Mas um darwinista clamando contra a violência das religiões é a imagem mais completa e perfeita da impostura intelectual.
O evolucionismo foi o pai do comunismo e do nazismo. Todas as guerras de religião desde o começo do mundo, somadas, não mataram senão uma fração minúscula do número de vítimas que esses regimes fizeram em poucas décadas. Mesmo levando em conta a diferença populacional entre as épocas, a desproporção é assustadora.
E não há entre as duas ideologias e o darwinismo apenas uma afinidade de conteúdo, revelada ex post facto por uma leitura sutil. Há uma continuidade consciente e declarada. Karl Marx citou repetidamente Darwin como uma das suas fontes principais, e a quota de evolucionismo nas teorias nazistas de Alfred Rosenberg é bem conhecida.
Com a doutrina da “seleção dos mais aptos”, o darwinismo deu aos regimes totalitários um poderoso argumento em favor da eliminação dos inconvenientes, restando apenas decidir se o critério de seleção seria racial ou econômico. Mas mesmo esta diferença nunca foi importante. Karl Marx, que costumava referir-se a seu genro Paul Lafargue como “negro pernóstico”, festejava a “liquidação de uns quantos povos inferiores” ( sic ) como condição essencial para o advento do socialismo, ao passo que os nazistas nunca se limitaram à propaganda racial, mas, como bons socialistas que eram, fomentavam igualmente a revolta popular contra a “exploração burguesa”.
A contribuição darwinista aos genocídios do século XX não se deu somente no campo das teorias.

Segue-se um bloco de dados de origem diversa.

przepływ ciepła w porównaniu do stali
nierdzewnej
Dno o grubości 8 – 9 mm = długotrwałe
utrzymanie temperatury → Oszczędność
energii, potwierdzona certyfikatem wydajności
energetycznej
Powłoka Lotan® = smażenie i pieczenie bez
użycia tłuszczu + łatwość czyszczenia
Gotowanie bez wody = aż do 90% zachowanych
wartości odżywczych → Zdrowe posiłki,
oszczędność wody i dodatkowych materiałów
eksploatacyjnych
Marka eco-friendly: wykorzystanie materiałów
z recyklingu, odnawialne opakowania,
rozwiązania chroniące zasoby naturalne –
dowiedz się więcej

Foi mais direta. A leitura de “A Origem das Espécies” despertou a vocação revolucionária de Hitler e Stalin. Ambos deixaram depoimentos comovidos sobre o impacto da teoria de Darwin nas suas almas juvenis, que ela imbuiu da missão de tornar-se instrumentos conscientes da evolução das espécies.
O ideal anti-religioso do sr. Dawkins já foi aliás posto em prática tanto pelo nazismo quanto pelo comunismo, em ambos os casos superlotando as valas comuns com cadáveres de padres, rabinos, pastores e uma legião de devotos. Leiam “Marx and Satan” de Richard Wurmbrand e “Le Siècle des Camps” de Joël Kotek e Pierre Rigoulot, e verão o tipo de mundo melhor que a ideologia darwiniana nos promete.
Mesmo nas democracias ela não deixou de dar sua ajudinha à marginalização dos importunos. Quando em 1925 um único professor americano foi ameaçado de perder seu emprego por ensinar o evolucionismo, o episódio despertou uma tempestade mundial de protestos que não se aplacou até hoje. Mas os cientistas e professores anti-evolucionistas demitidos pela inquisição darwiniana nos EUA e na Europa nas últimas décadas já se contam aos milhares, e dizer uma só palavrinha em favor deles, como acabo de fazer, é considerado na mídia uma tremenda falta de educação.
Com esse curriculum vitae , como pode o darwinismo ainda posar de defensor da moral, da liberdade, dos direitos humanos? A cara de pau desse sr. Dawkins chega a ser admirável.